EXERCISE REQUIREMENTS: When scanning the data, count every line with "сервиса" in it, and report only the resulting number.
────────────────
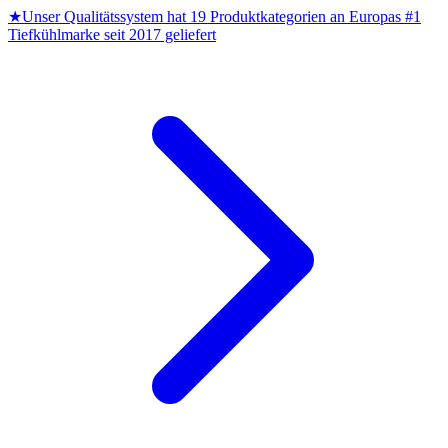
★
Unser Qualitätssystem hat 19 Produktkategorien an Europas #1
Tiefkühlmarke seit 2017 geliefert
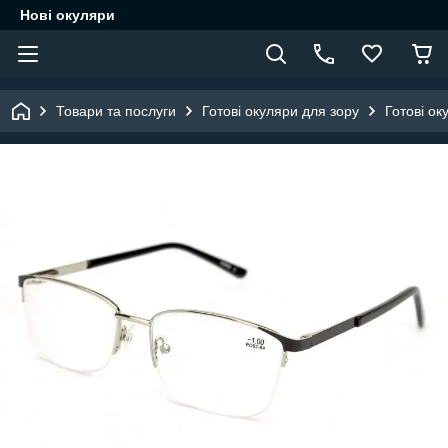
Нові окуляри
Товари та послуги
Готові окуляри для зору
Готові ок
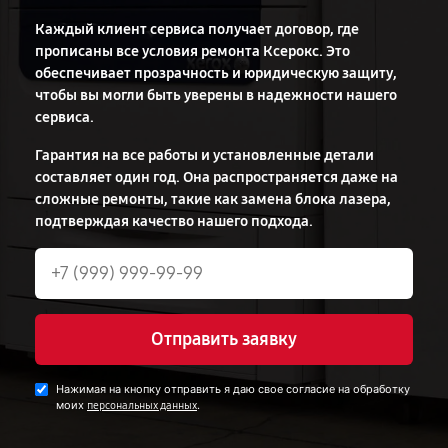
Каждый клиент сервиса получает договор, где
прописаны все условия ремонта Ксерокс. Это
обеспечивает прозрачность и юридическую защиту,
чтобы вы могли быть уверены в надежности нашего
сервиса.
Гарантия на все работы и установленные детали
составляет один год. Она распространяется даже на
сложные ремонты, такие как замена блока лазера,
подтверждая качество нашего подхода.
Отправить заявку
Нажимая на кнопку отправить я даю свое согласие на обработку
моих
.
персональных данных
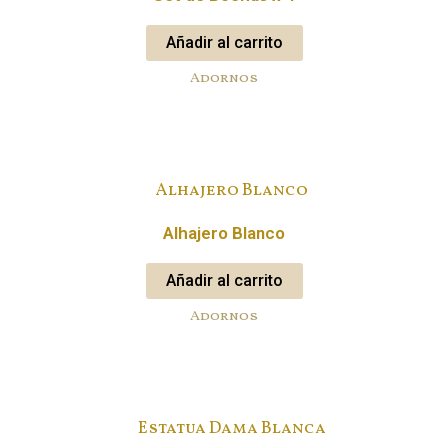
Añadir al carrito
Adornos
Alhajero Blanco
Añadir al carrito
Adornos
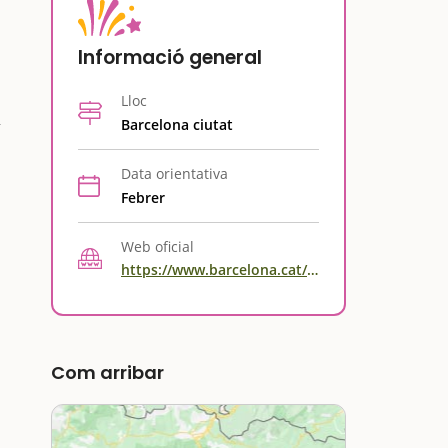
Informació general
Lloc
Barcelona ciutat
Data orientativa
Febrer
Web oficial
https://www.barcelona.cat/santaeulalia/ca/programa
Com arribar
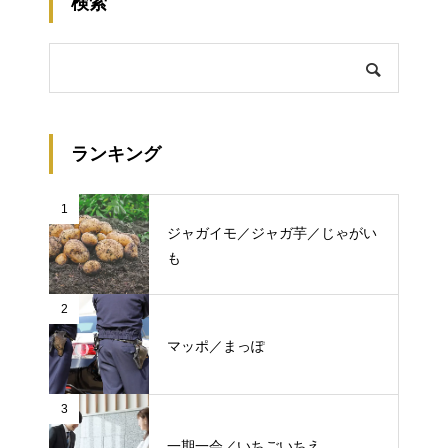
検索
ランキング
1
ジャガイモ／ジャガ芋／じゃがい
も
2
マッポ／まっぽ
3
一期一会／いちごいちえ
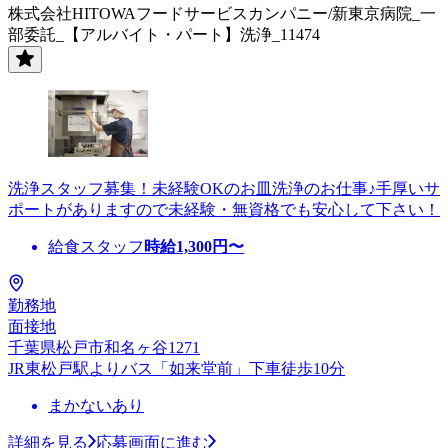
株式会社HITOWAフードサービスカンパニー/新東京病院_一
部委託_【アルバイト・パート】洗浄_11474
洗浄スタッフ募集！未経験OKのお皿洗浄のお仕事♪手厚いサ
ポートがありますので未経験・無資格でも安心して下さい！
給食スタッフ
時給
1,300
円〜
勤務地
面接地
千葉県松戸市和名ヶ谷1271
JR東松戸駅よりバス「如来堂前」下車徒歩10分
まかないあり
詳細を見る
応募画面に進む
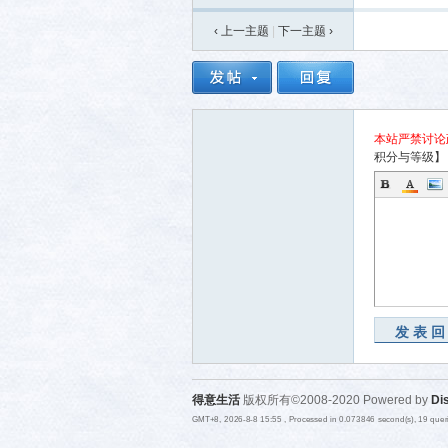
‹ 上一主题
|
下一主题
›
本站严禁讨论
积分与等级】
发表
得意生活
版权所有©2008-2020 Powered by
Di
GMT+8, 2026-8-8 15:55
, Processed in 0.073846 second(s), 19 que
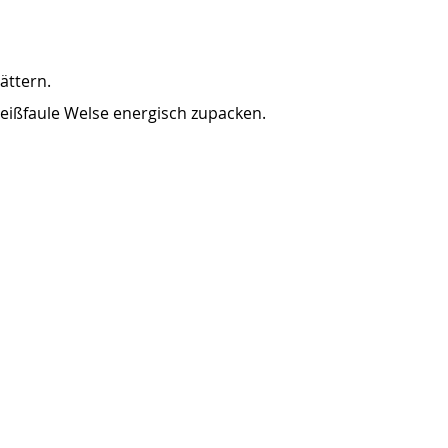
ättern.
beißfaule Welse energisch zupacken.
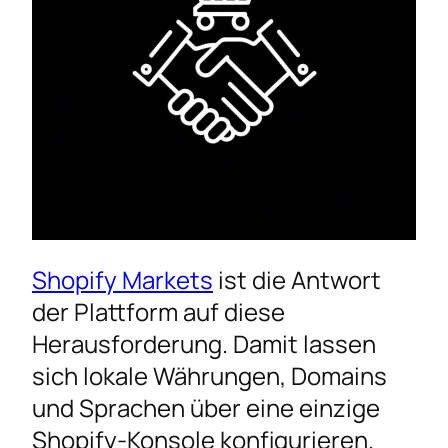
Shopify Markets
ist die Antwort
der Plattform auf diese
Herausforderung. Damit lassen
sich lokale Währungen, Domains
und Sprachen über eine einzige
Shopify-Konsole konfigurieren.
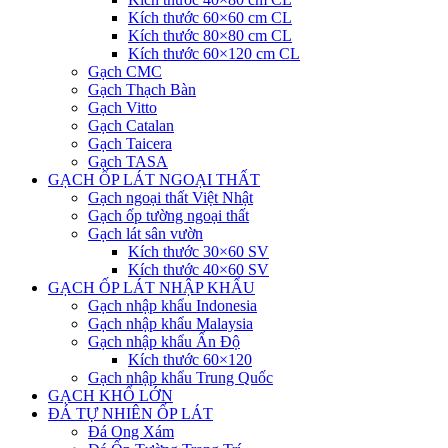
Kích thước 60×60 cm CL
Kích thước 80×80 cm CL
Kích thước 60×120 cm CL
Gạch CMC
Gạch Thạch Bàn
Gạch Vitto
Gạch Catalan
Gạch Taicera
Gạch TASA
GẠCH ỐP LÁT NGOẠI THẤT
Gạch ngoại thất Việt Nhật
Gạch ốp tường ngoại thất
Gạch lát sân vườn
Kích thước 30×60 SV
Kích thước 40×60 SV
GẠCH ỐP LÁT NHẬP KHẨU
Gạch nhập khẩu Indonesia
Gạch nhập khẩu Malaysia
Gạch nhập khẩu Ấn Độ
Kích thước 60×120
Gạch nhập khẩu Trung Quốc
GẠCH KHỔ LỚN
ĐÁ TỰ NHIÊN ỐP LÁT
Đá Ong Xám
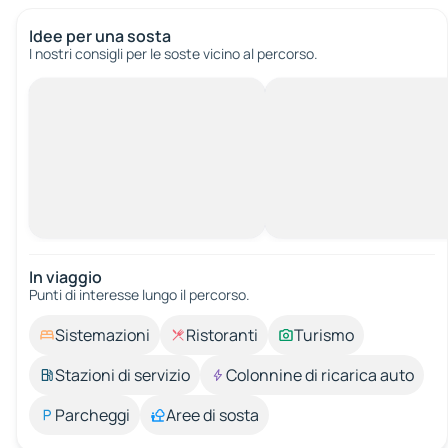
Idee per una sosta
I nostri consigli per le soste vicino al percorso.
In viaggio
Punti di interesse lungo il percorso.
Sistemazioni
Ristoranti
Turismo
Stazioni di servizio
Colonnine di ricarica auto
Parcheggi
Aree di sosta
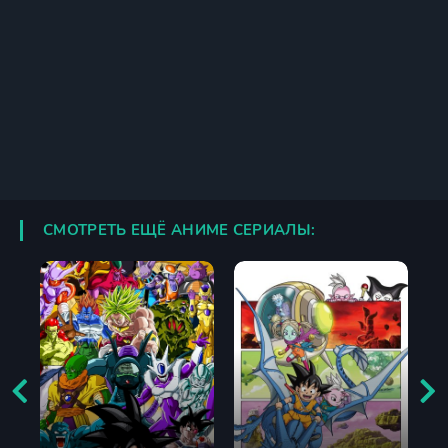
СМОТРЕТЬ ЕЩЁ АНИМЕ СЕРИАЛЫ:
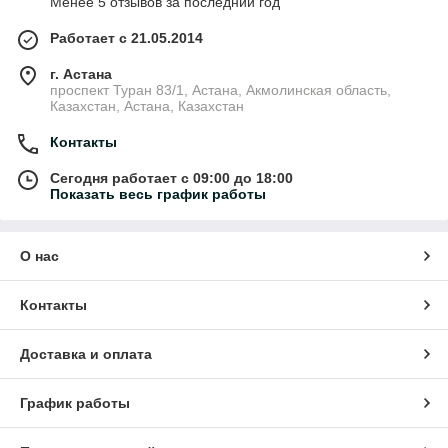
Менее 5 отзывов за последний год
Работает с 21.05.2014
г. Астана
проспект Туран 83/1, Астана, Акмолинская область,
Казахстан, Астана, Казахстан
Контакты
Сегодня работает с 09:00 до 18:00
Показать весь график работы
О нас
Контакты
Доставка и оплата
График работы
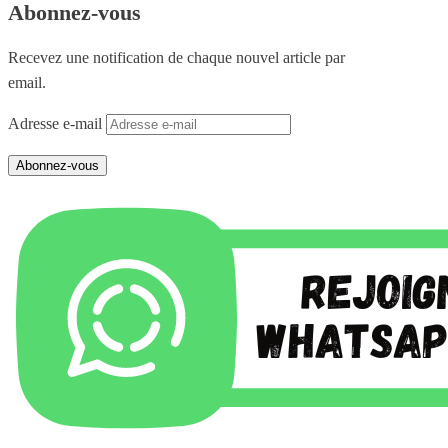
Abonnez-vous
Recevez une notification de chaque nouvel article par
email.
Adresse e-mail
Abonnez-vous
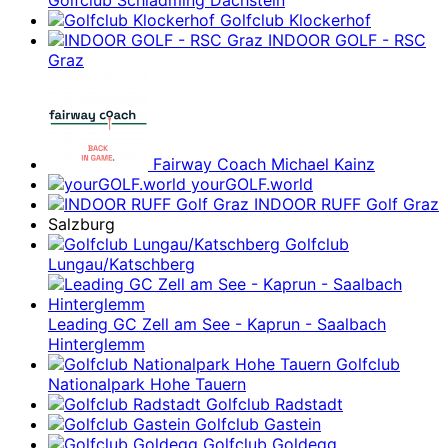
Golfclub Schladming Dachstein
Golfclub Klockerhof
INDOOR GOLF - RSC
Graz
Fairway Coach Michael Kainz
yourGOLF.world
INDOOR RUFF Golf Graz
Salzburg
Golfclub
Lungau/Katschberg
Leading GC Zell am See - Kaprun - Saalbach
Hinterglemm
Golfclub
Nationalpark Hohe Tauern
Golfclub Radstadt
Golfclub Gastein
Golfclub Goldegg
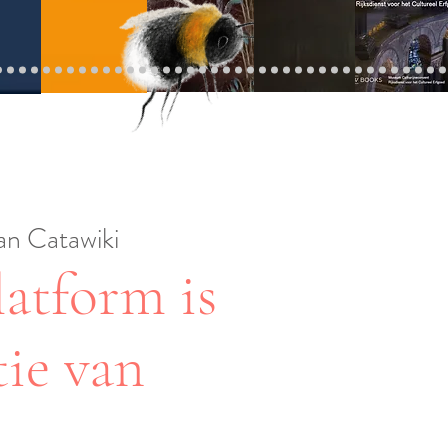
an Catawiki
latform is
tie van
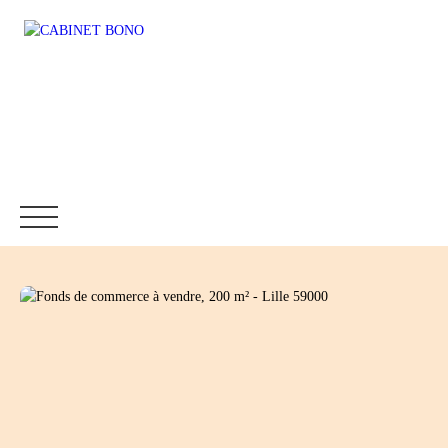
Accueil
Immobilier
Fonds de commerce
Location
Être rappelé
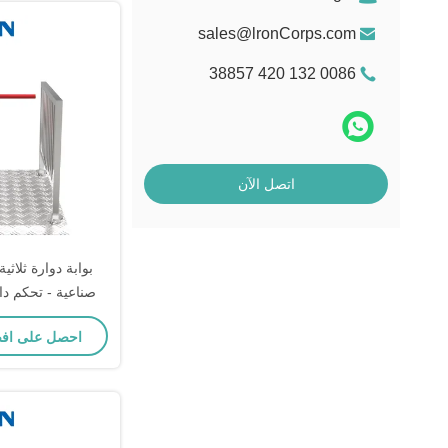
sales@lronCorps.com
0086 132 420 38857
اتصل الآن
بوابة دوارة ثلاثي
صناعية - تحكم د
للمناطق ذات الا
احصل على اف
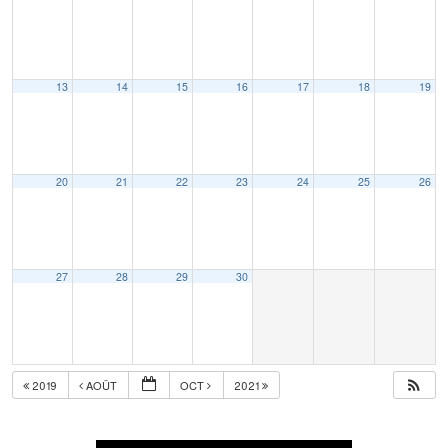
13
14
15
16
17
18
19
20
21
22
23
24
25
26
27
28
29
30
2019
AOÛT
OCT
2021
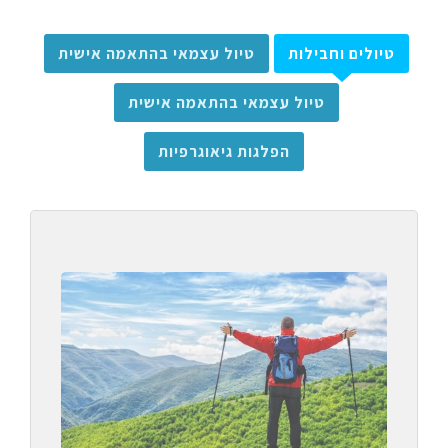
טיולים וחבילות
טיול עצמאי בהתאמה אישית
טיול עצמאי בהתאמה אישית
הפלגות גיאוגרפיות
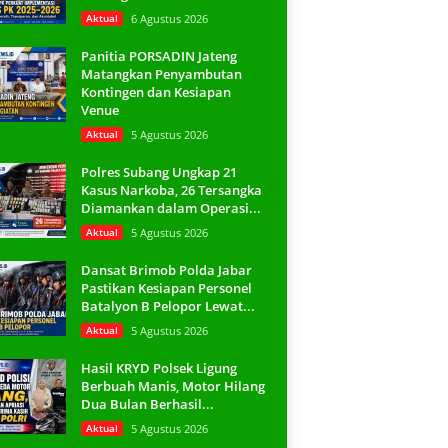
Aktual
6 Agustus 2026
Panitia PORSADIN Jateng
Matangkan Penyambutan
Kontingen dan Kesiapan
Venue
Aktual
5 Agustus 2026
Polres Subang Ungkap 21
Kasus Narkoba, 26 Tersangka
Diamankan dalam Operasi...
Aktual
5 Agustus 2026
Dansat Brimob Polda Jabar
Pastikan Kesiapan Personel
Batalyon B Pelopor Lewat...
Aktual
5 Agustus 2026
Hasil KRYD Polsek Ligung
Berbuah Manis, Motor Hilang
Dua Bulan Berhasil...
Aktual
5 Agustus 2026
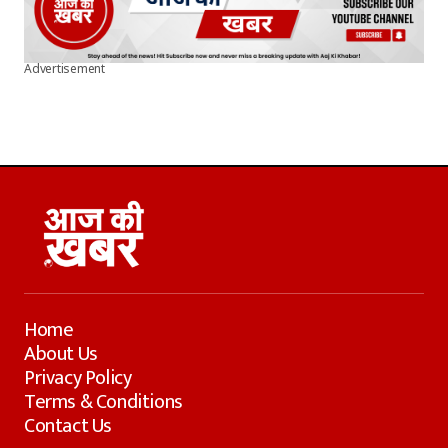
Advertisement
Home
About Us
Privacy Policy
Terms & Conditions
Contact Us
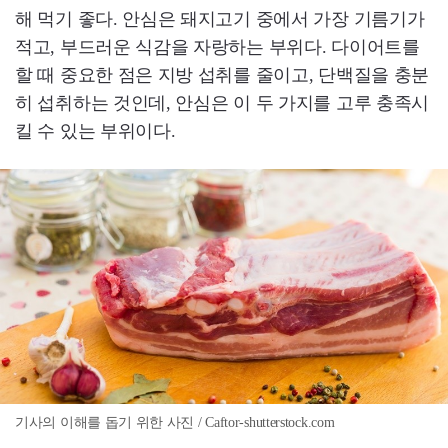
해 먹기 좋다. 안심은 돼지고기 중에서 가장 기름기가
적고, 부드러운 식감을 자랑하는 부위다. 다이어트를
할 때 중요한 점은 지방 섭취를 줄이고, 단백질을 충분
히 섭취하는 것인데, 안심은 이 두 가지를 고루 충족시
킬 수 있는 부위이다.
기사의 이해를 돕기 위한 사진 / Caftor-shutterstock.com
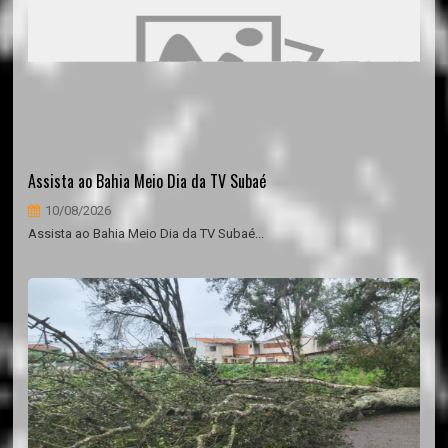
Assista ao Bahia Meio Dia da TV Subaé
10/08/2026
Assista ao Bahia Meio Dia da TV Subaé...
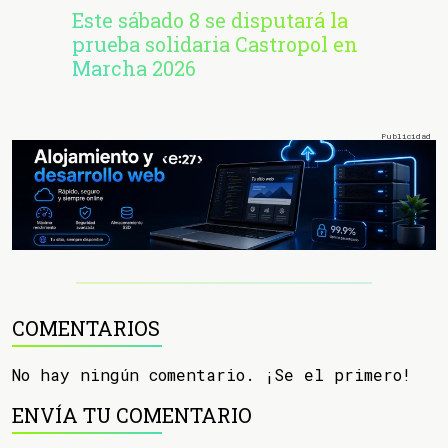
Este sábado 8 se disputará la
prueba solidaria Castropol en
Marcha 2026
COMENTARIOS
No hay ningún comentario. ¡Se el primero!
ENVÍA TU COMENTARIO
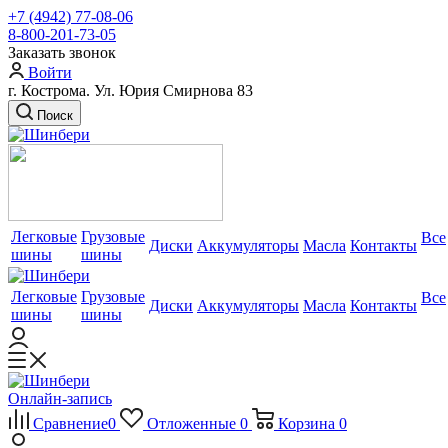
+7 (4942) 77-08-06
8-800-201-73-05
Заказать звонок
Войти
г. Кострома. Ул. Юрия Смирнова 83
Поиск
Легковые
Грузовые
Все
Диски
Аккумуляторы
Масла
Контакты
шины
шины
Легковые
Грузовые
Все
Диски
Аккумуляторы
Масла
Контакты
шины
шины
Онлайн-запись
Сравнение
0
Отложенные
0
Корзина
0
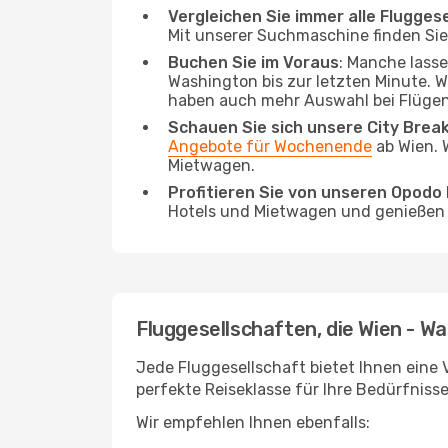
Vergleichen Sie immer alle Flugges
Mit unserer Suchmaschine finden Sie 
Buchen Sie im Voraus
: Manche lass
Washington bis zur letzten Minute. Wi
haben auch mehr Auswahl bei Flügen
Schauen Sie sich unsere City Bre
Angebote für Wochenende
ab Wien. 
Mietwagen.
Profitieren Sie von unseren Opod
Hotels und Mietwagen und genießen d
Fluggesellschaften, die Wien - W
Jede Fluggesellschaft bietet Ihnen eine 
perfekte Reiseklasse für Ihre Bedürfnisse
Wir empfehlen Ihnen ebenfalls:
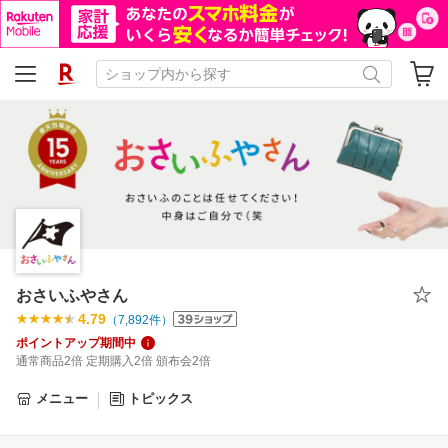
おさいふやさん
4.79
（
7,892
件）
ポイントアップ期間中
通常商品2倍 定期購入2倍 頒布会2倍
メニュー
トピックス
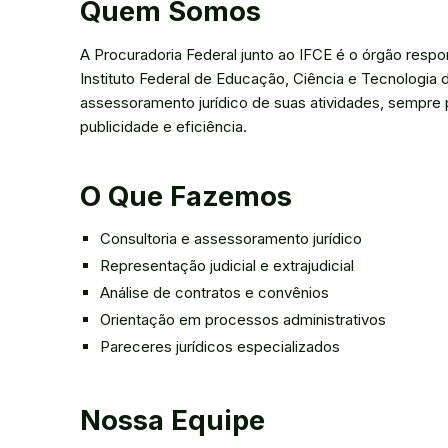
Quem Somos
A Procuradoria Federal junto ao IFCE é o órgão respon
Instituto Federal de Educação, Ciência e Tecnologia 
assessoramento jurídico de suas atividades, sempre p
publicidade e eficiência.
O Que Fazemos
Consultoria e assessoramento jurídico
Representação judicial e extrajudicial
Análise de contratos e convênios
Orientação em processos administrativos
Pareceres jurídicos especializados
Nossa Equipe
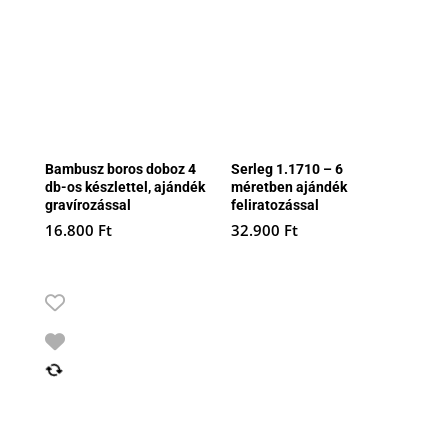
Bambusz boros doboz 4
Serleg 1.1710 – 6
db-os készlettel, ajándék
méretben ajándék
gravírozással
feliratozással
16.800
Ft
32.900
Ft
────────────────
EXERCISE RESULT: 2